Segment Start: ENTRIES SUPPLIED

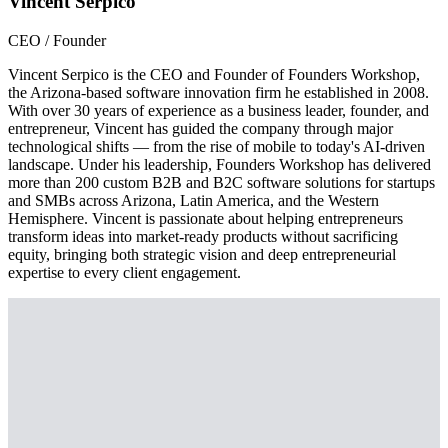
Vincent Serpico
CEO / Founder
Vincent Serpico is the CEO and Founder of Founders Workshop,
the Arizona-based software innovation firm he established in 2008.
With over 30 years of experience as a business leader, founder, and
entrepreneur, Vincent has guided the company through major
technological shifts — from the rise of mobile to today's AI-driven
landscape. Under his leadership, Founders Workshop has delivered
more than 200 custom B2B and B2C software solutions for startups
and SMBs across Arizona, Latin America, and the Western
Hemisphere. Vincent is passionate about helping entrepreneurs
transform ideas into market-ready products without sacrificing
equity, bringing both strategic vision and deep entrepreneurial
expertise to every client engagement.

Segment End: ENTRIES SUPPLIED

Please transcribe each line above exactly, but leave the images out.

TASK ANSWER
Vincent Serpico
CEO / Founder
Vincent Serpico is the CEO and Founder of Founders Workshop,
the Arizona-based software innovation firm he established in 2008.
With over 30 years of experience as a business leader, founder, and
entrepreneur, Vincent has guided the company through major
technological shifts — from the rise of mobile to today's AI-driven
landscape. Under his leadership, Founders Workshop has delivered
more than 200 custom B2B and B2C software solutions for startups
and SMBs across Arizona, Latin America, and the Western
Hemisphere. Vincent is passionate about helping entrepreneurs
transform ideas into market-ready products without sacrificing
equity, bringing both strategic vision and deep entrepreneurial
expertise to every client engagement.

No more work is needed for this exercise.